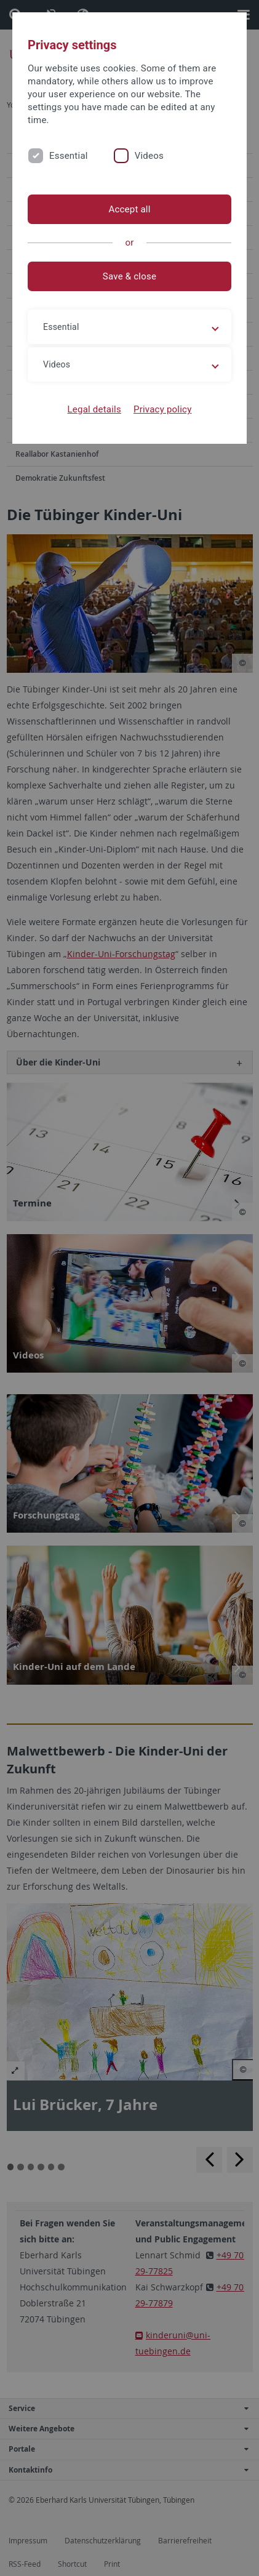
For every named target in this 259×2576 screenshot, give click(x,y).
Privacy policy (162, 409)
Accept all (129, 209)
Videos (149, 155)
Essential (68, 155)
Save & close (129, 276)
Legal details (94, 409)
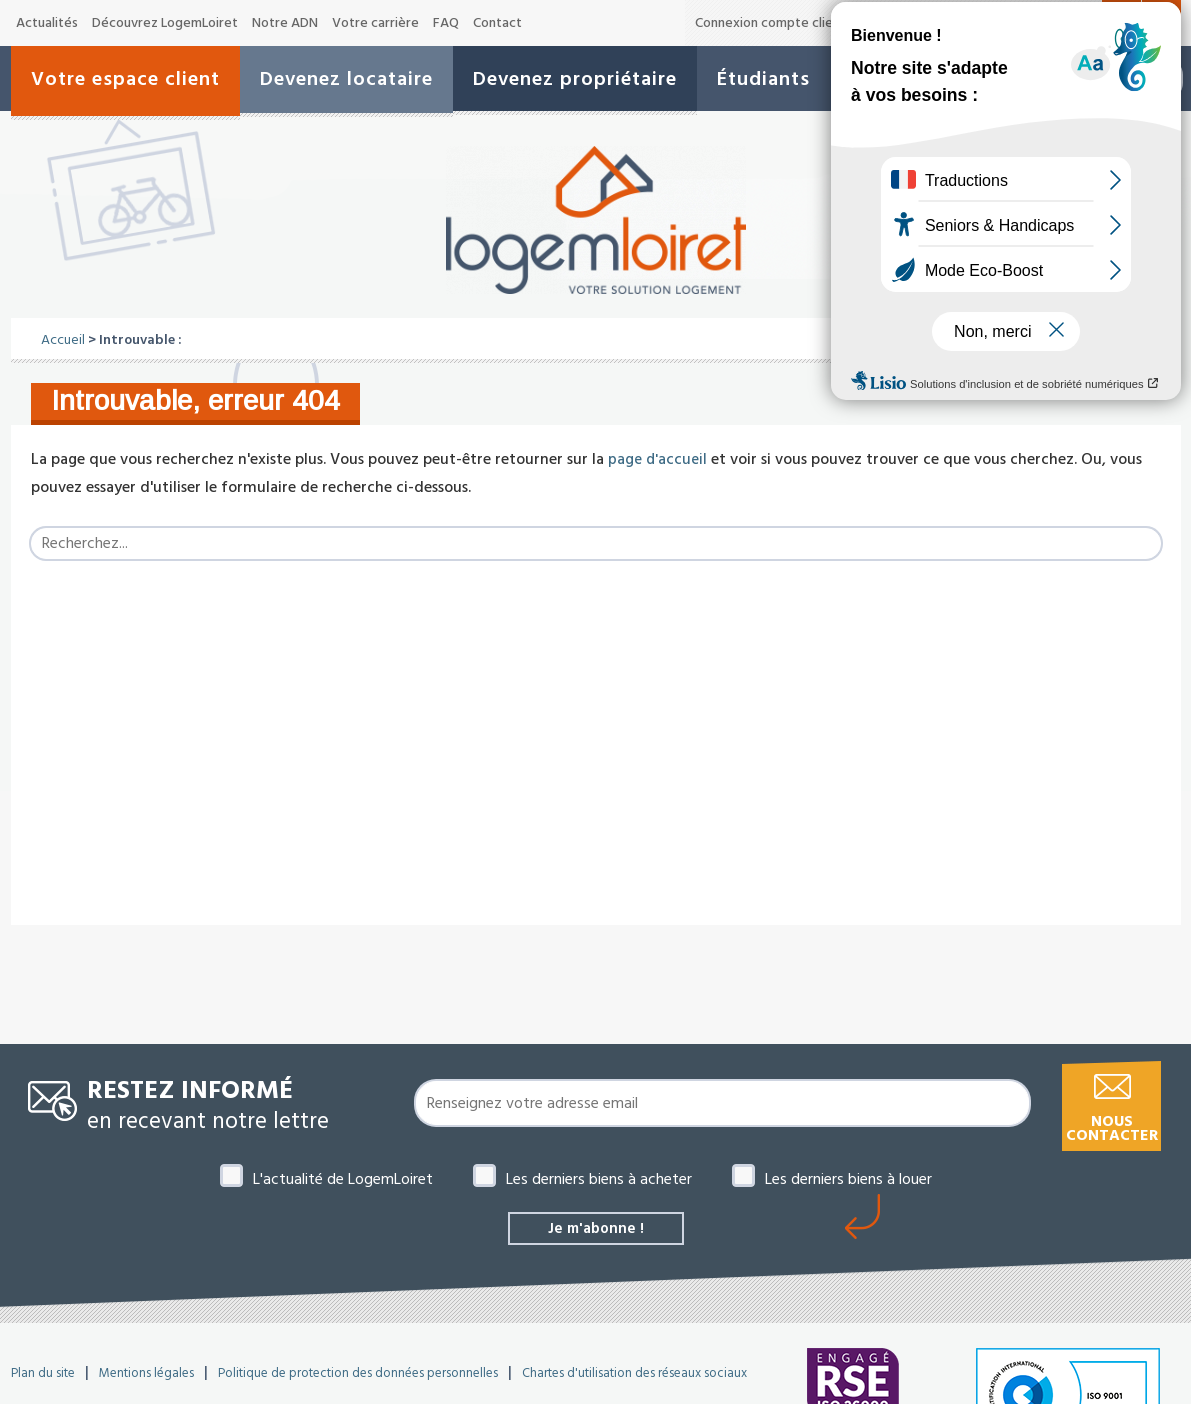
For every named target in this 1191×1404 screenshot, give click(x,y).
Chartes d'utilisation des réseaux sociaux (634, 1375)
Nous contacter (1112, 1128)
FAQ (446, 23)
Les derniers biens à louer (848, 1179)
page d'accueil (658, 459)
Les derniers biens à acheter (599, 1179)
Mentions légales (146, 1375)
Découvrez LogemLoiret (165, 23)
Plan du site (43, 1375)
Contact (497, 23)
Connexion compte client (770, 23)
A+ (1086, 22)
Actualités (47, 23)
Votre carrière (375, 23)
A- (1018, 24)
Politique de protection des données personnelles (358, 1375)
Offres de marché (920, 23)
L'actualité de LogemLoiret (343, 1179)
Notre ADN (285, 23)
= = = = = = =
--- PROBLEM TO WORK ON ---
The pictures stay out; everything else in the records above must be repeated exactly.

--- ANSWER SECTION ---
For every named target in this 259×2576 screenshot, give click(x,y).
Privacy policy (162, 409)
Accept all (129, 209)
Videos (149, 155)
Essential (68, 155)
Save & close (129, 276)
Legal details (94, 409)
For every named target in this 1191×1404 screenshot, give click(x,y).
Chartes d'utilisation des réseaux sociaux (634, 1375)
Nous contacter (1112, 1128)
FAQ (446, 23)
Les derniers biens à louer (848, 1179)
page d'accueil (658, 459)
Les derniers biens à acheter (599, 1179)
Mentions légales (146, 1375)
Découvrez LogemLoiret (165, 23)
Plan du site (43, 1375)
Contact (497, 23)
Connexion compte client (770, 23)
A+ (1086, 22)
Actualités (47, 23)
Votre carrière (375, 23)
A- (1018, 24)
Politique de protection des données personnelles (358, 1375)
Offres de marché (920, 23)
L'actualité de LogemLoiret (343, 1179)
Notre ADN (285, 23)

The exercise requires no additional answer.